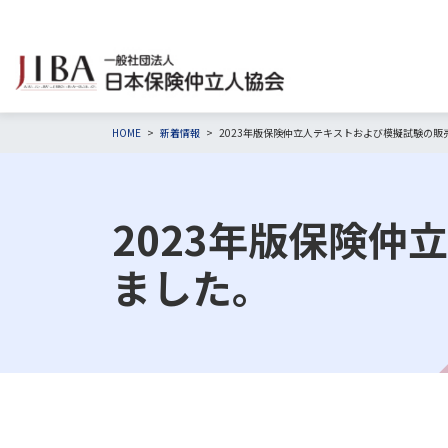
HOME
新着情報
2023年版保険仲立人テキストおよび模擬試験の販
2023年版保険
ました。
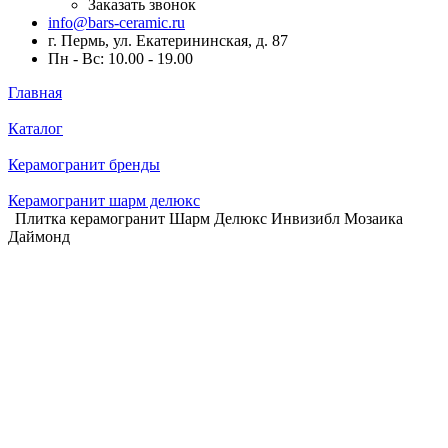
Заказать звонок
info@bars-ceramic.ru
г. Пермь, ул. Екатерининская, д. 87
Пн - Вс: 10.00 - 19.00
Главная
Каталог
Керамогранит бренды
Керамогранит шарм делюкс
Плитка керамогранит Шарм Делюкс Инвизибл Мозаика
Даймонд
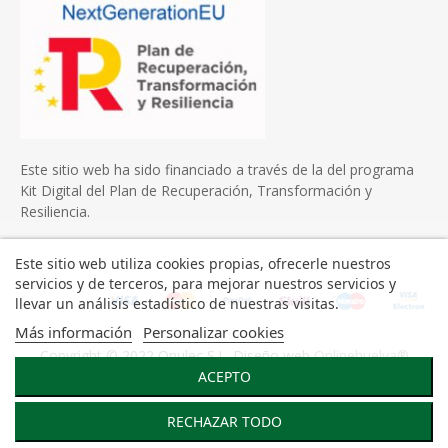
Este sitio web ha sido financiado a través de la del programa
Kit Digital del Plan de Recuperación, Transformación y
Resiliencia.
Este sitio web utiliza cookies propias, ofrecerle nuestros
servicios y de terceros, para mejorar nuestros servicios y
llevar un análisis estadístico de nuestras visitas.
Más información
Personalizar cookies
Copyright © 2022 Onulec S.L. Diseño web
Onlinehuelva®
ACEPTO
RECHAZAR TODO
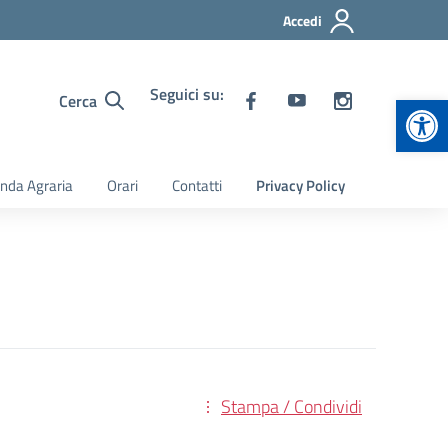
Accedi
Seguici su:
Apr
Cerca
nda Agraria
Orari
Contatti
Privacy Policy
Stampa / Condividi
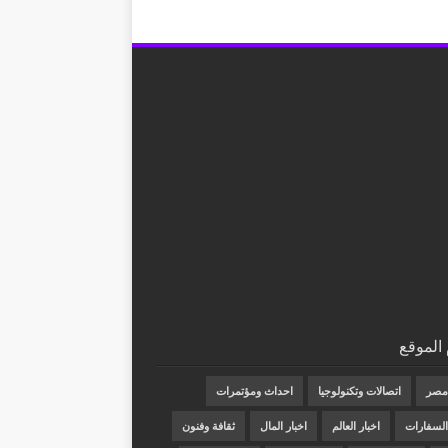
الموقع
 مصر
اتصالات وتكنولوجيا
احداث ومؤتمرات
 السفارات
اخبار العالم
اخبار المال
ثقافة وفنون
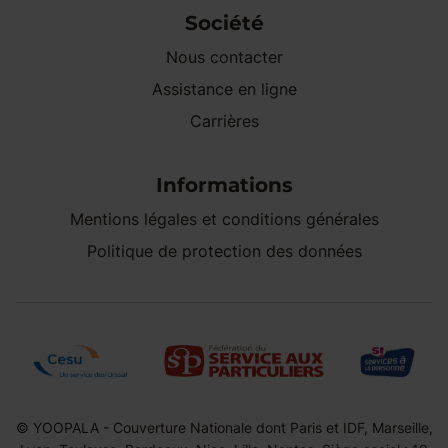
Société
Nous contacter
Assistance en ligne
Carrières
Informations
Mentions légales et conditions générales
Politique de protection des données
© YOOPALA - Couverture Nationale dont Paris et IDF, Marseille,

+-------+

● **WORK REQUIRED**
Only the number is wanted: how many lines in the preceding entries hold the string "sitio"?

● **OUTPUT**
2